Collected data

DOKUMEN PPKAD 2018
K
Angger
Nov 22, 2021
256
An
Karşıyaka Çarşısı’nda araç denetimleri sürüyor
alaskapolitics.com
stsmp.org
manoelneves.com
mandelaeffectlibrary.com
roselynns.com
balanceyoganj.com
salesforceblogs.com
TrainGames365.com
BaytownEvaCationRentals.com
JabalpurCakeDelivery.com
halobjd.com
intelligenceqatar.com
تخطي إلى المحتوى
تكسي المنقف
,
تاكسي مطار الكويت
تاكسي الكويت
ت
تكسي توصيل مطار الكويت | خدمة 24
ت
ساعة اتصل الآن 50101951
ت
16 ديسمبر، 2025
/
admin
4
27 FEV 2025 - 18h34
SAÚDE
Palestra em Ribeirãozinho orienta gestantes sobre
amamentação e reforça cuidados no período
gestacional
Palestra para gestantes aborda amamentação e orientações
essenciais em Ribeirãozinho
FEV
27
--
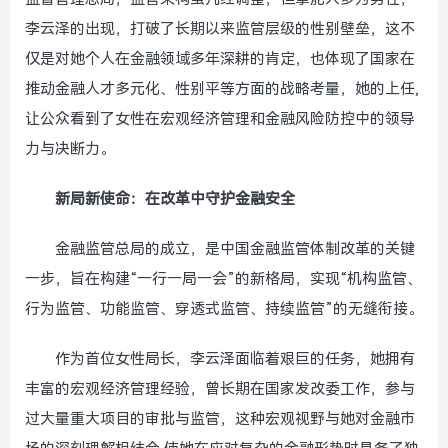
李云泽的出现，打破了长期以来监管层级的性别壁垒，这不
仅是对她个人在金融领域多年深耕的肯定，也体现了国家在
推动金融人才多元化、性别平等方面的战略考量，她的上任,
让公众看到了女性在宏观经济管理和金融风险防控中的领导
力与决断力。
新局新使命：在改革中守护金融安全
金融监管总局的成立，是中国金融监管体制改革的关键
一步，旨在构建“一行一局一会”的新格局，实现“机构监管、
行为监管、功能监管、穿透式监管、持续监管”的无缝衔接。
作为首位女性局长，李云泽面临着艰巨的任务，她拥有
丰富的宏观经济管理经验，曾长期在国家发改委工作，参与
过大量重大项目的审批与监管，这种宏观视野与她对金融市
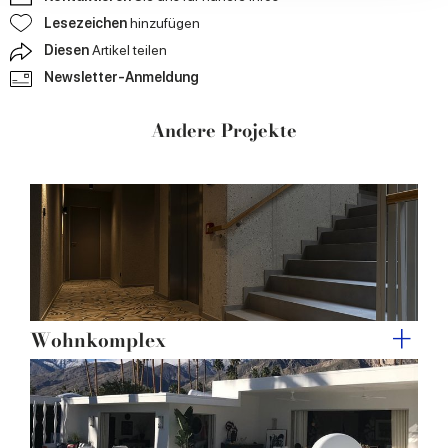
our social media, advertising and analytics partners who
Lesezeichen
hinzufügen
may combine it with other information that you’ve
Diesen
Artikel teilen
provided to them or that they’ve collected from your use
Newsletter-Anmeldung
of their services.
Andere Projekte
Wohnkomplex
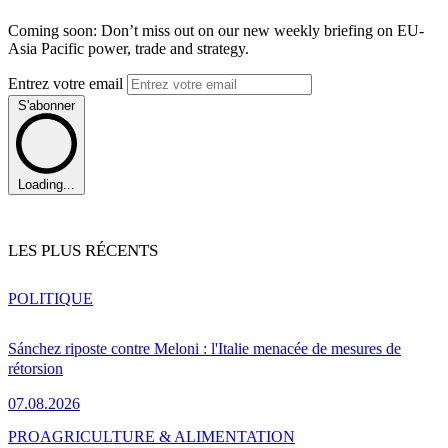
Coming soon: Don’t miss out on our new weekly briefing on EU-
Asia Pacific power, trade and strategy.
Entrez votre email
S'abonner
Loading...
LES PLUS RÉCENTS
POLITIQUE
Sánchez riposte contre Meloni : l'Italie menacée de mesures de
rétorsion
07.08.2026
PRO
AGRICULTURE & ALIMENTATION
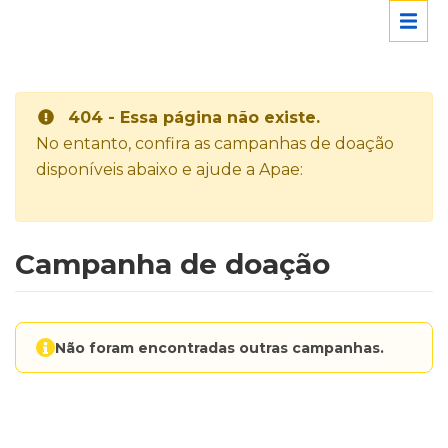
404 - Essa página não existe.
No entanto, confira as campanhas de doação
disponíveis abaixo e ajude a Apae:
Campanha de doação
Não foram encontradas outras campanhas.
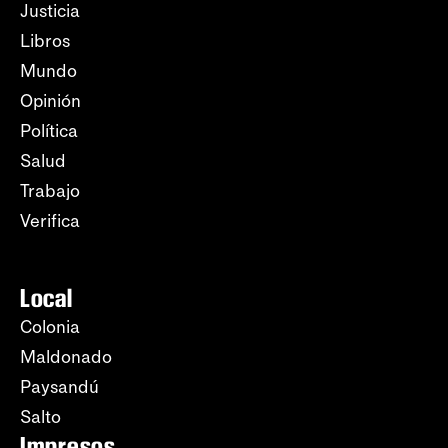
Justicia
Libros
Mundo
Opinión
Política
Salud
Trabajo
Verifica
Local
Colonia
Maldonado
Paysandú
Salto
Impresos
==
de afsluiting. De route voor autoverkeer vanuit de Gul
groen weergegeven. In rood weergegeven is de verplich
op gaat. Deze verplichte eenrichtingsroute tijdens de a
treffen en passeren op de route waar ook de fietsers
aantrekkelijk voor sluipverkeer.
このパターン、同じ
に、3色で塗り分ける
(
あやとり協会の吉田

### Action item
Copy down each line in the entries that has the word "campanhas".

### Result of this exercise
No entanto, confira as campanhas de doação
Não foram encontradas outras campanhas.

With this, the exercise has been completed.